In the clinical evaluation section, there were significant differences between interns and all other students but no difference between males and females. In this section, the lowest and highest scores were obtained by fourth-year students and interns, respectively. This was observed for all the questions and could be attributed to the fact that interns have more knowledge and, most importantly, more clinical experience.
Clinical evaluation questions were answered correctly by the majority of students with the exception of three questions. The lowest correct score (19.2%) was observed for question 17. The words “OLO and ELE” can be used to estimate the vertical dimension. According to Marko et al., 5.5 mm and 7.5 mm can be subtracted from the position of the mandible when the patient says “OLO” and “ELE”, respectively, to obtain the correct vertical dimension [
24].
Of the participants, 168 did not know that the “Whistling” sound results when posterior teeth are set too far to the lingual. This may indicate an actual deficiency in knowledge or result from a lack of understanding of the cause of “Whistling”. The Whistling sound results when the anterior tongue is blocked by the upper premolars and, as a consequence, the space becomes too large for the air to escape [
3]. In addition, around half of the participants did not know the cause of “Slurry”/s/, /sh/, and /th/ sounds. Here, it is important to note the relationship of the anterior teeth to one other. A poor relationship may cause phonetic problems, in particular when there is inadequate interocclusal space or as a result of the palatal placement of maxillary incisors [
3,
4].
The best score was for question 16, which was answered correctly by 268 of the participants. This may be related to the exposure of the students to situations requiring the adjustment of the position of anterior teeth. For a patient to pronounce “F” and “V” sounds, the incisal edges of the upper central incisors should contact the lower lip at the moist–dry junction. The difference between “F” and “V” sounds and their relation to teeth positions were mentioned above in the discussion of the first section (general knowledge) [
3]. The curriculum of the College of Dentistry has changed in the past few years to introduce clinical practice in earlier years of study, and this might account for the good scores in this section.

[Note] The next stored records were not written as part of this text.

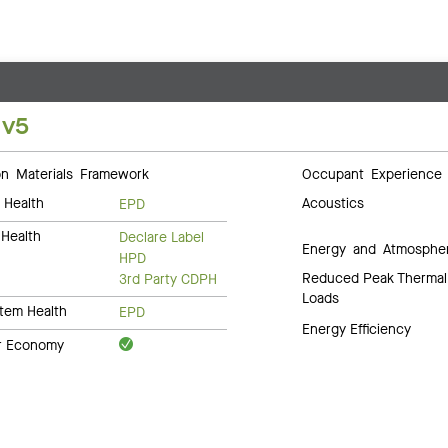
 v5
 Materials Framework
Occupant Experience
 Health
Acoustics
EPD
Health
Declare Label
Energy and Atmosphe
HPD
Reduced Peak Thermal
3rd Party CDPH
Loads
tem Health
EPD
Energy Efficiency
ar Economy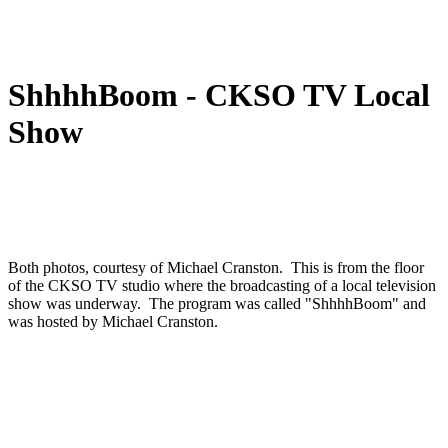
ShhhhBoom - CKSO TV Local
Show
Both photos, courtesy of Michael Cranston. This is from the floor
of the CKSO TV studio where the broadcasting of a local television
show was underway. The program was called "ShhhhBoom" and
was hosted by Michael Cranston.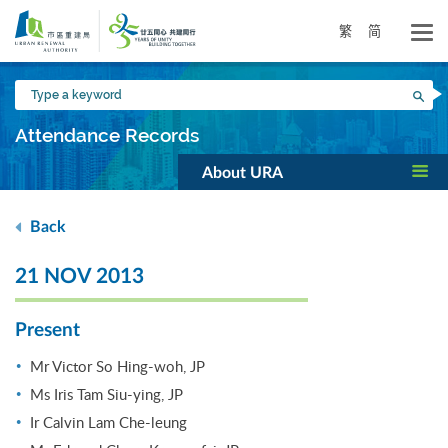
Skip
to
繁
简
main
content
Type
Sea
a
keyword
Attendance Records
About URA
Back
21 NOV 2013
Present
Mr Victor So Hing-woh, JP
Ms Iris Tam Siu-ying, JP
Ir Calvin Lam Che-leung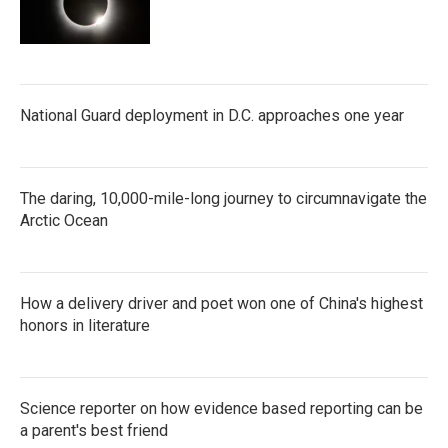
National Guard deployment in D.C. approaches one year
The daring, 10,000-mile-long journey to circumnavigate the
Arctic Ocean
How a delivery driver and poet won one of China's highest
honors in literature
Science reporter on how evidence based reporting can be
a parent's best friend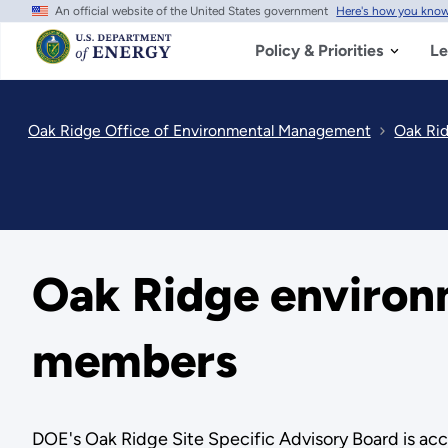
An official website of the United States government
Here's how you kno
Skip
to
main
Policy & Priorities
Le
content
Oak Ridge Office of Environmental Management
Oak Ri
Oak Ridge environ
members
DOE's Oak Ridge Site Specific Advisory Board is a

This study highlights and confirms the importance of theoretical as well as clinical training for dental students. The authors recommend spending more instructional time or introducing a checklist containing all the mandatory steps for denture fabrication, including phonetics assessment during clinical practice, especially for the early clinical years.
Cross-sectional surveys have been reported to have some limitations [
28]. Among the limitations observed in this study is that it was based on a questionnaire. Additionally, the tendency of respondents to provide positive, favorable, socially acceptable [
29], or random answers might also be regarded as limitations. Inaccurate responses might result in an overoptimistic or false estimation of the awareness of students. Notwithstanding the study limitations, the outcome of this study provided important clarity regarding the awareness and attitude of dental students towards the role of phonetics in prostheses fabrication, which will ultimately help to improve the educational process. The same study objective could be addressed in future research involving other dental schools, both in the Kingdom and internationally, to improve the awareness and practice of dentists and promote patient care. Such surveys should also be followed up with patient satisfaction and evaluation surveys to ascertain the improvement in the awareness and clinical practice of students.